Riverfield's cause will be aided a bit by the fact that Lebanon and Zionsville are scheduled to meet in their final pool play contest. That means one of those teams will fall to 3-1.
But a Fort Wayne victory on Monday could create a three-team tie for the final two playoff spots, and the tiebreaker in that scenario depends on runs allowed per inning played.
Zionsville currently has the lead in that category, and Riverfield and Fort Wayne are in a dead heat.
Riverfield found itself in a similar situation last year at the Little League Softball World Series, scoring five runs in the ninth-inning to beat Mexico 7-2 and win a tiebreaker for a spot in the semifinals.
This year's team has shown similar resiliency, bouncing back from a 9-7 loss against South Bend Southeast to outscore its next two opponents by a combined 27-3.
"We can't worry about everyone else," Kelley said about the team's approach to the final round of pool play. "We still have to go play softball."
That's especially true in light of the next opponent. New Albany's only loss also came against South Bend Southeast, and it has proven capable of putting a lot of runs on the scoreboard.
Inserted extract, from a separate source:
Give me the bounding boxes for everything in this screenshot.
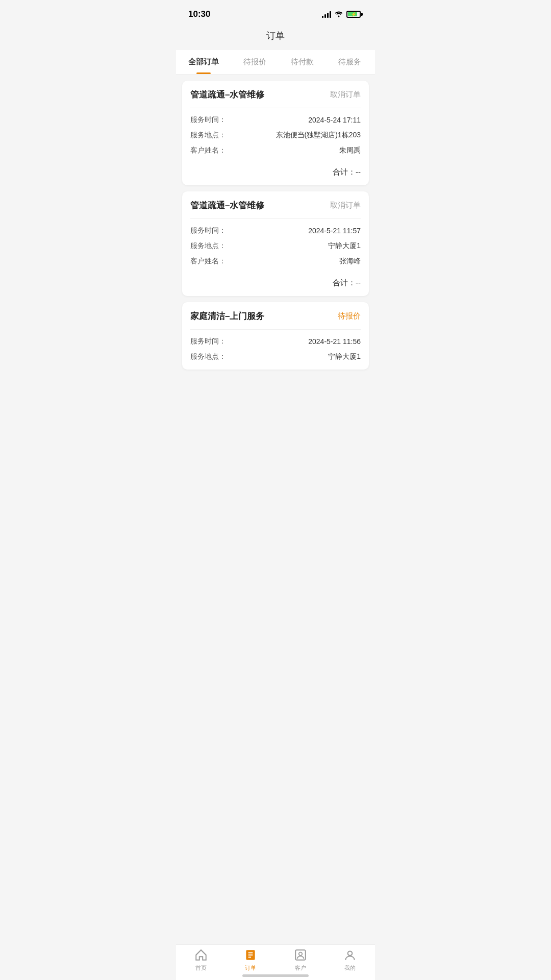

"We're going to have our work cut out for us," Kelley said. "All we can do is just win the game and see what happens from there."
The draw did Riverfield no favors, with its first matchup coming against a team of South Bend Southeast's caliber after nearly a month off. And it appears the defending state and region champions were thrown into the more difficult of the two pools.
But that's the nature of Little League postseason play, according to Kelley. He's not going to make excuses or waste time feeling sorry for his team.
All he asks is that his players give it their all for at least one more game. Then they'll let the chips fall where they may.
"If somehow it ends without us getting into the semifinals and we go 3-1," Kelley said, "I not going to be disappointed."